# Data section
..........

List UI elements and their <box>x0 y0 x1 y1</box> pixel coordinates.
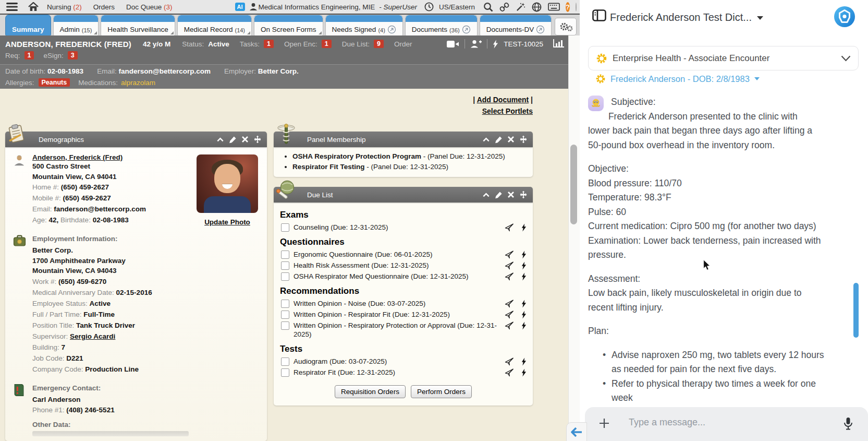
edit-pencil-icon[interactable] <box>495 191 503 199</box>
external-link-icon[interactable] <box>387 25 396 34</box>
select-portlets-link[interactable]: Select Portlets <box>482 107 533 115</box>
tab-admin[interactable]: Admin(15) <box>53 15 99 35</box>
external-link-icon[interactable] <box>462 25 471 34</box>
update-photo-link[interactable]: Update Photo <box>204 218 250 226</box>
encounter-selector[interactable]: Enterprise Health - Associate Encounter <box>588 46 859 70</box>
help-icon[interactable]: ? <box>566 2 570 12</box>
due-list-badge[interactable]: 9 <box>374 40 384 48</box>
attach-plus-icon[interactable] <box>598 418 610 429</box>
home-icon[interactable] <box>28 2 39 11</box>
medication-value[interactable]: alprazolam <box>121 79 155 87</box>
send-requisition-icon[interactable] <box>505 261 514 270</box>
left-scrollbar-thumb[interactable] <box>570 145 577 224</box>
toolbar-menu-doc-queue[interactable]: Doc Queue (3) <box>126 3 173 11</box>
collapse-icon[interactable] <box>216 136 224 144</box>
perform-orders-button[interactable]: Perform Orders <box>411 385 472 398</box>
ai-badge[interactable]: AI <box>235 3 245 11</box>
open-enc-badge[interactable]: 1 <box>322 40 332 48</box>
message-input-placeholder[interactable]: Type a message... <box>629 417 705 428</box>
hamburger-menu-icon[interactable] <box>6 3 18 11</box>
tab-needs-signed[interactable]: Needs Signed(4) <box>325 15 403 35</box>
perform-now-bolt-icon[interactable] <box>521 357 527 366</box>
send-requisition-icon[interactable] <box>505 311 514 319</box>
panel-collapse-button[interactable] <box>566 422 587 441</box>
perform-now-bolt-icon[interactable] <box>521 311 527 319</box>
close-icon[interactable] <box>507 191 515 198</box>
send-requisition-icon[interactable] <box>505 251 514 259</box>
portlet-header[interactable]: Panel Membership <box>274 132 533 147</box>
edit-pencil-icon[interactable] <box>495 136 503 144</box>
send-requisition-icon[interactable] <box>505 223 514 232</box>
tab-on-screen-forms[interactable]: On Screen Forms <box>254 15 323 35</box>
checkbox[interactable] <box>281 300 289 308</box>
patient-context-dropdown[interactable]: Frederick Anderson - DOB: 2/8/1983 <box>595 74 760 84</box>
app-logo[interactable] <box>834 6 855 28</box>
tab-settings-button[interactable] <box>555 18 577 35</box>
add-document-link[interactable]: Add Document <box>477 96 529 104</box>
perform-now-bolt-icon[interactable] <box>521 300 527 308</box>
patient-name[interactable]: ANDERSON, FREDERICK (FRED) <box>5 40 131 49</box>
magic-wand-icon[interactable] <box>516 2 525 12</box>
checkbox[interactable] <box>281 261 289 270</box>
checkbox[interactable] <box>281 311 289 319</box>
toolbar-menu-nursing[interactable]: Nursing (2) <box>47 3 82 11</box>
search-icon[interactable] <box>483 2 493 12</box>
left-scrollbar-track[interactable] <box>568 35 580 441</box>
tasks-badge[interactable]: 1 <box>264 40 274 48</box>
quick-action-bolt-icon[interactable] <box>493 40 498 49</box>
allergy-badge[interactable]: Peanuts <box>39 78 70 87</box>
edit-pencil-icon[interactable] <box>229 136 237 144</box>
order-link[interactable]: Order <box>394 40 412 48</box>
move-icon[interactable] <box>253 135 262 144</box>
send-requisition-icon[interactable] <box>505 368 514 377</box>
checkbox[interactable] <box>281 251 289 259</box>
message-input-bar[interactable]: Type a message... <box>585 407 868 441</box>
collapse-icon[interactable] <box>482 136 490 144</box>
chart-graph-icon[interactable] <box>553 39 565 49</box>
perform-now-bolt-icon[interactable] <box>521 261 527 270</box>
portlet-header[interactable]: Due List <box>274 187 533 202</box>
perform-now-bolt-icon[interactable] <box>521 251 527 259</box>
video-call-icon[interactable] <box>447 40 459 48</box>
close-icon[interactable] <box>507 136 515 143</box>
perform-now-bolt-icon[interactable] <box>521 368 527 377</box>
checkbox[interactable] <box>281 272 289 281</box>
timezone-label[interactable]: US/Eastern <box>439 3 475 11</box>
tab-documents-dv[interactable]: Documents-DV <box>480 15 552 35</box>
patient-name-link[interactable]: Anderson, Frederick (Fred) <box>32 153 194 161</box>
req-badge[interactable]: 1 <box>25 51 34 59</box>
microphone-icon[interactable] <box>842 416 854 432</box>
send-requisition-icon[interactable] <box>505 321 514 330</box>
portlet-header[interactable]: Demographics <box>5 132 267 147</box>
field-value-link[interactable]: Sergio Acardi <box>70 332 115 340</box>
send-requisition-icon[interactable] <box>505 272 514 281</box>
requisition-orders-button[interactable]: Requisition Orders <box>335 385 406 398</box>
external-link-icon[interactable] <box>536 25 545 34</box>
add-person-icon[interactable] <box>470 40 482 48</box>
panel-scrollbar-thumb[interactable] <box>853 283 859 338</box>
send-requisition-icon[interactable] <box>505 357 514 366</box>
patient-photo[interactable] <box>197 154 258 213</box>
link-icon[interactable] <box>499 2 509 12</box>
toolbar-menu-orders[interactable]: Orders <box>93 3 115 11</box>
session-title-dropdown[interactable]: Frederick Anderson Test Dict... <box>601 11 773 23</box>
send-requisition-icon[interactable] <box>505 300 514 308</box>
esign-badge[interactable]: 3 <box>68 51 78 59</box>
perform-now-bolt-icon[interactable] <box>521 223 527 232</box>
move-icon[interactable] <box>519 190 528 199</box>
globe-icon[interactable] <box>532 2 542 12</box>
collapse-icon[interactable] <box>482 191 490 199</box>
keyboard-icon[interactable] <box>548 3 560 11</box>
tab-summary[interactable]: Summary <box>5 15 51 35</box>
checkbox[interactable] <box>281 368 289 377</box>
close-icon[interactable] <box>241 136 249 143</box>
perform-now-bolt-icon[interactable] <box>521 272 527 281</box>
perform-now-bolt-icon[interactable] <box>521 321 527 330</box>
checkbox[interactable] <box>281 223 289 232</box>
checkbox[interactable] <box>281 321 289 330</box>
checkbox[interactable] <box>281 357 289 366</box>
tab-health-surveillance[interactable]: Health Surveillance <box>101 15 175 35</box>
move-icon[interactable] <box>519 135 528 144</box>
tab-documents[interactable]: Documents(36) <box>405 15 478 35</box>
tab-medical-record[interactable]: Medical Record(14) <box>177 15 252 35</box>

..........

# Problem requirements
Across the entries above, tally every line that includes the string "input", then state only the count.

# Written answer
2